With Esri GGXF, I have a bit of the same problem as when I tried to read the HDF5 spec. Their specs are so complex, with too many features (some of them very specific) that it is impossible to keep up with them. Maybe that level of complexity is required by some users/companies, but for normal users π it is too much.
I think what makes Zarr-spec attractive and special is that its spec is relatively easy to understand. Following the same philosophy, using something that we all already know (CF convention) + a bit stricter CRS definition (PROJJSON) + time convention would be ideal.
For someone interested, CF-paper: https://gmd.copernicus.org/articles/10/4619/2017/gmd-10-4619-2017.pdf GGXF: https://docs.ogc.org/is/22-051r7/22-051r7.pdf
Also, there is a Python/Rust Zarr implementation from @LDeakin that already supports V3/V2 and in my experience works fantastic.
zarrs - https://github.com/LDeakin/zarrs zarrs[python] - https://github.com/ilan-gold/zarrs-python
We (Esri) believe a 1:1 mapping is necessary as many users convert existing CF-1/netCDF datasets to Zarr. ArcGIS allows CF conventions in Zarr and will process grid_mapping, coordinates, spacing, etc., as we do for netCDF.
I guess we could reuse the old DODS driver for pulling in virtualization manifests? Just off-cuff idea as I think of it. The real issue is this community being bound to one language, we need some kind of assurance that the Zarr standard wants to include the virtualization schemes in json and parquet (and anything else? DMR++ ?)
That's why I settle on the Rust library zarrs, it seems to have the most up to date and comprehensive support. But, capability wise I'm focusing on GDAL multidim for now so I can navigate the scene better, especially from R.
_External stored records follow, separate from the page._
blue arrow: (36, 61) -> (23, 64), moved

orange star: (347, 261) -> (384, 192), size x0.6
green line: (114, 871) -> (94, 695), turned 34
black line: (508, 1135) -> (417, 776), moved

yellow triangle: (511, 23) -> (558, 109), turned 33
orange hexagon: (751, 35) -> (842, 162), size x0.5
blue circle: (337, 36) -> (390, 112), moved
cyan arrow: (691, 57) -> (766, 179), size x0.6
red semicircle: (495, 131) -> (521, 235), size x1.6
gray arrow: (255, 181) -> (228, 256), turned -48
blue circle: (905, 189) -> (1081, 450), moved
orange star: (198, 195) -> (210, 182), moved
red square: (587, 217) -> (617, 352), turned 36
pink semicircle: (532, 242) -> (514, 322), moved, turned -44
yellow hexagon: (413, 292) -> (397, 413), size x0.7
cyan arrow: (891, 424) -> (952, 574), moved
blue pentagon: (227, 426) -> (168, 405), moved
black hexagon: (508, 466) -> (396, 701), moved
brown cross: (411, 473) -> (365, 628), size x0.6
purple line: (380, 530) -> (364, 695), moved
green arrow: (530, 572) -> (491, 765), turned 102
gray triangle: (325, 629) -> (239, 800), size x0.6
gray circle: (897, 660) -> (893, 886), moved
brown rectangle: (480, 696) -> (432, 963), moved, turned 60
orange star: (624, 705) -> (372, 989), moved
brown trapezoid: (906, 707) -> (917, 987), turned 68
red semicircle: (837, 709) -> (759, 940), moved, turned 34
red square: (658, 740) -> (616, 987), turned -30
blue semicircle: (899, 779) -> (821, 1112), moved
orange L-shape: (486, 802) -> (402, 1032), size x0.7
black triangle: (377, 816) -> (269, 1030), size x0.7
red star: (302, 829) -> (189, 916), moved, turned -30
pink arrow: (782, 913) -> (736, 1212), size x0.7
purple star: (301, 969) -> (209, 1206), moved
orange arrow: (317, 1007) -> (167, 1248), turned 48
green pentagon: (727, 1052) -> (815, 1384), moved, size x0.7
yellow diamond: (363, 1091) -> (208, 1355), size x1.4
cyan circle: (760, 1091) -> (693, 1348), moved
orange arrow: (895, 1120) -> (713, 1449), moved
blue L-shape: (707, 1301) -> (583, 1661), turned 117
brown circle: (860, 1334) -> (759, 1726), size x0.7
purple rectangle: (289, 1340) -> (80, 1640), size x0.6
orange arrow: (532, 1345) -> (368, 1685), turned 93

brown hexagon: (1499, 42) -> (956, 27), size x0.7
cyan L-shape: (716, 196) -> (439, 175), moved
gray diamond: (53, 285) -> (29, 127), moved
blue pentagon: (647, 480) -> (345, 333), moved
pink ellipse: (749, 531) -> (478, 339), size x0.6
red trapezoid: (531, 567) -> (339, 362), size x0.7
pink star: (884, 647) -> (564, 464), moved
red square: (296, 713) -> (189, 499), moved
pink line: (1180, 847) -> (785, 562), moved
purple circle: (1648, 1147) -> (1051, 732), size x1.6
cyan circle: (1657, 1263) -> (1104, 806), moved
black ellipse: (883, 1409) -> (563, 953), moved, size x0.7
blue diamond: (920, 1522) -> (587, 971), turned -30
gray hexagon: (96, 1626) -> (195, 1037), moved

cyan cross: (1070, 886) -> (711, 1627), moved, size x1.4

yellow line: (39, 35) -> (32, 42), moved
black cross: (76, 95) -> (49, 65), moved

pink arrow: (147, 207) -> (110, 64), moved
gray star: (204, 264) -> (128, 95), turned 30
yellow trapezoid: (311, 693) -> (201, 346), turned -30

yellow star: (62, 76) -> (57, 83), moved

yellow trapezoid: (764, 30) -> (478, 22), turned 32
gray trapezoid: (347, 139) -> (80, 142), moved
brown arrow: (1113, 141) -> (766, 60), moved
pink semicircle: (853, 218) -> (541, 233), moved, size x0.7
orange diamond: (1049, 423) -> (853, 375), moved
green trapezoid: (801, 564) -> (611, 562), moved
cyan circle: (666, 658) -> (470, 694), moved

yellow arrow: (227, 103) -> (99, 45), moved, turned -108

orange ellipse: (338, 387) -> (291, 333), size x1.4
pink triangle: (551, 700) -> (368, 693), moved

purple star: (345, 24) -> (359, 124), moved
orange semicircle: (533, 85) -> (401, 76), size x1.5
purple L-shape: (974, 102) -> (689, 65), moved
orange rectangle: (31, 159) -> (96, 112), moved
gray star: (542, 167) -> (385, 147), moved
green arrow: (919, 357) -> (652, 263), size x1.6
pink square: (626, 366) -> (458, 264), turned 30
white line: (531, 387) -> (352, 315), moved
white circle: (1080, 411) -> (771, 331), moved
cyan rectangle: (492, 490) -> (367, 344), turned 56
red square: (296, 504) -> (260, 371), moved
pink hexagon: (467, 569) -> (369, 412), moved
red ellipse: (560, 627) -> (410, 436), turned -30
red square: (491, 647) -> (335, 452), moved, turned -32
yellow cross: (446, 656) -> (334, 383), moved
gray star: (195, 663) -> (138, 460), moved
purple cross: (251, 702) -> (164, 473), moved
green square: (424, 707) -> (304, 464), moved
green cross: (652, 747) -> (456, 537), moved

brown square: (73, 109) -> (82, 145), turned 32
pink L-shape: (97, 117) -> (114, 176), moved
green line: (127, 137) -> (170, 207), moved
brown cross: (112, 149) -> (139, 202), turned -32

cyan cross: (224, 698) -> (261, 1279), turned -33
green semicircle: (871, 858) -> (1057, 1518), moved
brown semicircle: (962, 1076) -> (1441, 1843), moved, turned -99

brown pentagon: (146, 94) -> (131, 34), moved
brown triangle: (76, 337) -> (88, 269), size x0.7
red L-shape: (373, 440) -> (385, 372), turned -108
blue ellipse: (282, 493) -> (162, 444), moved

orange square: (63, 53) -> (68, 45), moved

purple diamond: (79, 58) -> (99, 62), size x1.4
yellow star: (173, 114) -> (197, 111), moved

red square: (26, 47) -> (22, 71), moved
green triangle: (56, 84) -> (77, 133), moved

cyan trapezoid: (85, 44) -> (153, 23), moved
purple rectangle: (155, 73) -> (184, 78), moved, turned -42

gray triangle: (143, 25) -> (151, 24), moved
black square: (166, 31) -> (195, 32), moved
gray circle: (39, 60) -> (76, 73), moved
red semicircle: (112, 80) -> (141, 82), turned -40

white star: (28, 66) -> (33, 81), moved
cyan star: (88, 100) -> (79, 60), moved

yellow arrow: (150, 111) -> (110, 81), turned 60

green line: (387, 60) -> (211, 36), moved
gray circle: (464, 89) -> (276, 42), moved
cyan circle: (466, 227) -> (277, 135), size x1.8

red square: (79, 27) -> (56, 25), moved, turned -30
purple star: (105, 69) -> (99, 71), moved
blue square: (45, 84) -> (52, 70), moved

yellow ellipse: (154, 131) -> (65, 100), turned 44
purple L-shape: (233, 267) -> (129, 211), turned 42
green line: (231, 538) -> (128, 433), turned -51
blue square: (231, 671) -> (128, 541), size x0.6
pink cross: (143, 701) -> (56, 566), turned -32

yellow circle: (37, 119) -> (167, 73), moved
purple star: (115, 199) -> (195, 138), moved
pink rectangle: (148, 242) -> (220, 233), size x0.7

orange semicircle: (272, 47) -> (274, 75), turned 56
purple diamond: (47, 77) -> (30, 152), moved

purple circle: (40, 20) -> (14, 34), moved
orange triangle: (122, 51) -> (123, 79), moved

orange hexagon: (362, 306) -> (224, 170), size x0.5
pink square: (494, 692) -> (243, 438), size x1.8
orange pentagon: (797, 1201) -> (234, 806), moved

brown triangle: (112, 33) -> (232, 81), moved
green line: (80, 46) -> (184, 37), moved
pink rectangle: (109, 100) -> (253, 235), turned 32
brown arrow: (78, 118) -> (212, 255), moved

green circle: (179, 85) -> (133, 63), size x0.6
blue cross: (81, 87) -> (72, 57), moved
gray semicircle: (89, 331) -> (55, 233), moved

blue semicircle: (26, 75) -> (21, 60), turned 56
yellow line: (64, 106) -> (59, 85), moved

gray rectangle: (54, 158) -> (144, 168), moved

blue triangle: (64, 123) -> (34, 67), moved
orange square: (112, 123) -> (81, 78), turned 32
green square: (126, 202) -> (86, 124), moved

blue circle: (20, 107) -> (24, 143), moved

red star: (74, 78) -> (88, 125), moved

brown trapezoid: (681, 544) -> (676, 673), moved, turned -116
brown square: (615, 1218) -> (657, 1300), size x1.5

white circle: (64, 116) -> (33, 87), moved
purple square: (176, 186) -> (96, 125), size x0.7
I was wrong, GDAL does work with the virtualization:
"ZARR:\"/vsicurl/https://projects.pawsey.org.au/vzarr/oisst-avhrr-v02r01.parquet\""
I'll try to unpick the mistakes I stated above, I'm working on examples.
I've been told that GDAL should establish the one best way to encode transform and crs in Zarr ... and similar machinations played out with geotiff in previous years. Not really sure what to do with that, I personally think it's the Zarr specification writers that have this responsibility, and being held up as a "format of the future" carries a pretty significant responsibility to also ensure it's able to represent existing formats.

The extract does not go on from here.